Sylvanie aurait bien voulu devenir un champignon vénéneux mais elle n’avait pas appris comment s’y prendre, même après en avoir longuement discuté avec Espéranza à Permafrost[1], deux ans auparavant.

2

Est-ce qu’on trouve des champignons en plein désert ? Papa Dou lui avait expliqué que le nom de ce couvent était une appellation latine qui signifiait désert. Ce latinisme de bon aloi avait déjà donné en français le mot ermite. C’était donc un nom lourd de conséquences.

Et comment parvient-on au désert ? Par une grosse machine à vapeur qui ne cesse de cracher des nuages sombres. Des cumulonimbus qui hurlent à en perdre le souffle, annonçant dans le ciel l’orage ou la tempête selon la saison.

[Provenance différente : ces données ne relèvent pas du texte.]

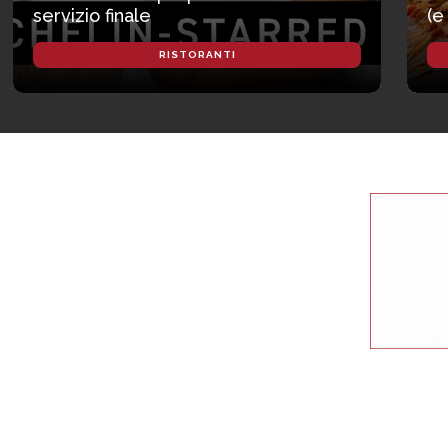
servizio finale
(e
RISTORANTI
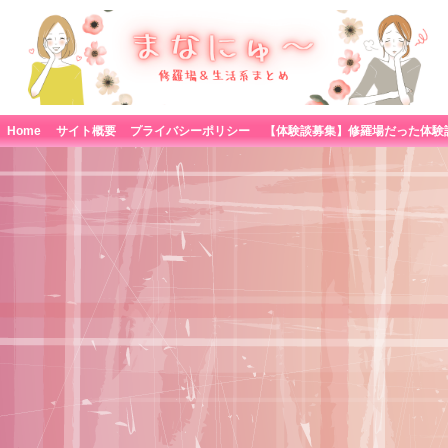
Home
サイト概要
プライバシーポリシー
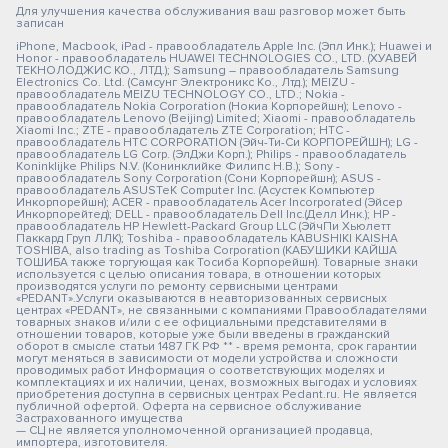
Для улучшения качества обслуживания ваш разговор может быть
записан
iPhone, Macbook, iPad - правообладатель Apple Inc. (Эпл Инк.); Huawei и
Honor - правообладатель HUAWEI TECHNOLOGIES CO., LTD. (ХУАВЕЙ
ТЕКНОЛОДЖИС КО., ЛТД.); Samsung – правообладатель Samsung
Electronics Co. Ltd. (Самсунг Электроникс Ко., Лтд.); MEIZU -
правообладатель MEIZU TECHNOLOGY CO., LTD.; Nokia -
правообладатель Nokia Corporation (Нокиа Корпорейшн); Lenovo -
правообладатель Lenovo (Beijing) Limited; Xiaomi - правообладатель
Xiaomi Inc.; ZTE - правообладатель ZTE Corporation; HTC -
правообладатель HTC CORPORATION (Эйч-Ти-Си КОРПОРЕЙШН); LG -
правообладатель LG Corp. (ЭлДжи Корп.); Philips - правообладатель
Koninklijke Philips N.V. (Конинклийке Филипс Н.В.); Sony -
правообладатель Sony Corporation (Сони Корпорейшн); ASUS -
правообладатель ASUSTeK Computer Inc. (Асустек Компьютер
Инкорпорейшн); ACER - правообладатель Acer Incorporated (Эйсер
Инкорпорейтед); DELL - правообладатель Dell Inc.(Делл Инк.); HP -
правообладатель HP Hewlett-Packard Group LLC (ЭйчПи Хьюлетт
Паккард Груп ЛЛК); Toshiba - правообладатель KABUSHIKI KAISHA
TOSHIBA, also trading as Toshiba Corporation (КАБУШИКИ КАЙША
ТОШИБА также торгующая как Тосиба Корпорейшн). Товарные знаки
используется с целью описания товара, в отношении которых
производятся услуги по ремонту сервисными центрами
«PEDANT».Услуги оказываются в неавторизованных сервисных
центрах «PEDANT», не связанными с компаниями Правообладателями
товарных знаков и/или с ее официальными представителями в
отношении товаров, которые уже были введены в гражданский
оборот в смысле статьи 1487 ГК РФ ** - время ремонта, срок гарантии
могут меняться в зависимости от модели устройства и сложности
проводимых работ Информация о соответствующих моделях и
комплектациях и их наличии, ценах, возможных выгодах и условиях
приобретения доступна в сервисных центрах Pedant.ru. Не является
публичной офертой. Оферта на сервисное обслуживание
Застрахованного имущества
— СЦ не является уполномоченной организацией продавца,
импортера, изготовителя.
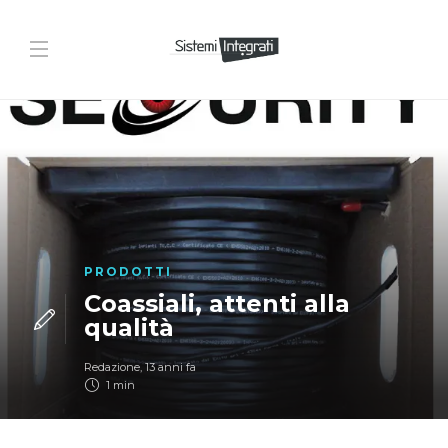
PRODOTTI
Coassiali, attenti alla
qualità
Redazione
,
13 anni fa
1 min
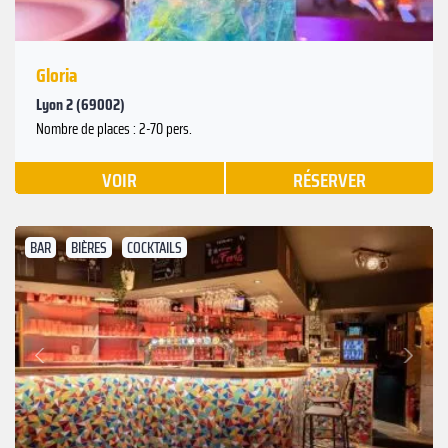
Gloria
Lyon 2 (69002)
Nombre de places : 2-70 pers.
VOIR
RÉSERVER
BAR
BIÈRES
COCKTAILS
Suivant
Précédent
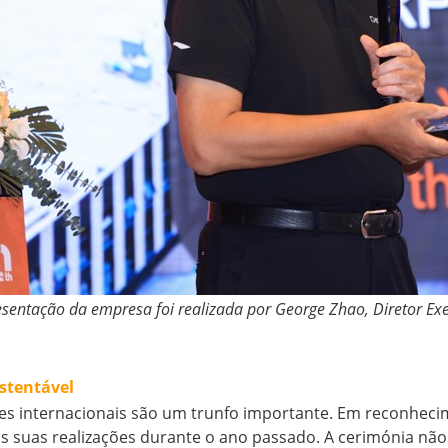
esentação da empresa foi realizada por George Zhao, Diretor Ex
stentável
es internacionais são um trunfo importante. Em reconhecim
as suas realizações durante o ano passado. A cerimónia n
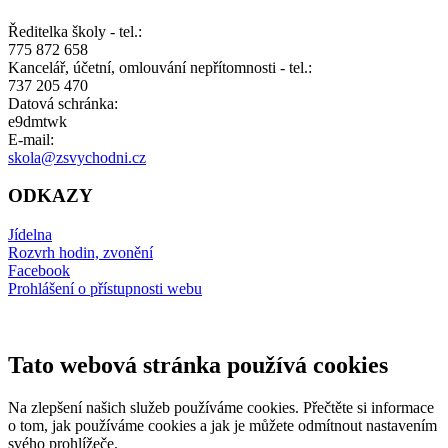
Ředitelka školy - tel.:
775 872 658
Kancelář, účetní, omlouvání nepřítomnosti - tel.:
737 205 470
Datová schránka:
e9dmtwk
E-mail:
skola@zsvychodni.cz
ODKAZY
Jídelna
Rozvrh hodin, zvonění
Facebook
Prohlášení o přístupnosti webu
Tato webová stránka používá cookies
Na zlepšení našich služeb používáme cookies. Přečtěte si informace
o tom, jak používáme cookies a jak je můžete odmítnout nastavením
svého prohlížeče.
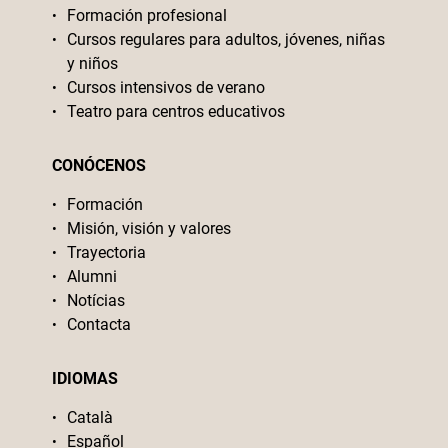
Formación profesional
Cursos regulares para adultos, jóvenes, niñas
y niños
Cursos intensivos de verano
Teatro para centros educativos
CONÓCENOS
Formación
Misión, visión y valores
Trayectoria
Alumni
Notícias
Contacta
IDIOMAS
Català
Español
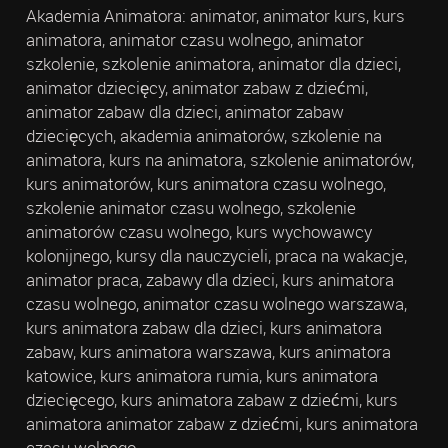
Akademia Animatora: animator, animator kurs, kurs
animatora, animator czasu wolnego, animator
szkolenie, szkolenie animatora, animator dla dzieci,
animator dziecięcy, animator zabaw z dziećmi,
animator zabaw dla dzieci, animator zabaw
dziecięcych, akademia animatorów, szkolenie na
animatora, kurs na animatora, szkolenie animatorów,
kurs animatorów, kurs animatora czasu wolnego,
szkolenie animator czasu wolnego, szkolenie
animatorów czasu wolnego, kurs wychowawcy
kolonijnego, kursy dla nauczycieli, praca na wakacje,
animator praca, zabawy dla dzieci, kurs animatora
czasu wolnego, animator czasu wolnego warszawa,
kurs animatora zabaw dla dzieci, kurs animatora
zabaw, kurs animatora warszawa, kurs animatora
katowice, kurs animatora rumia, kurs animatora
dziecięcego, kurs animatora zabaw z dziećmi, kurs
animatora animator zabaw z dziećmi, kurs animatora
czasu wolnego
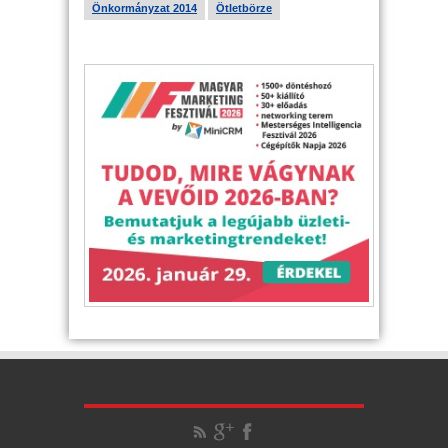
Önkormányzat 2014
Ötletbörze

Un hurlement plus effrayant que le tonnerre, un cri plus désespéré que l’âme en exil des futures couventines, plus insolite que le coeur vagabond du petit « couventin ».

Les parents de Sylvanie lui avaient bien recommandé de faire passer ses frère et soeurs pour plus jeunes encore qu’ils ne l’étaient en réalité, afin qu’ils bénéficient de places à tarif réduit et même d’une place gratuite en ce qui concernait le plus petit.

Ainsi, Marie-Ambre qui avait six ans et demi devait avoir l’air d’un an plus jeune pour obtenir la réduction de vingt-cinq pour cent accordée aux enfants de quatre à cinq ans. Sandrine qui avait quatre ans, bientôt cinq, pouvait voyager à moitié prix si seulement elle n’avait que trois ans. Quant à Plum-Pudding qui avait trois ans, bientôt quatre, il devait passer pour un bébé de deux ans s’il voulait voyager gratuitement. Ce dont il se foutait royalement.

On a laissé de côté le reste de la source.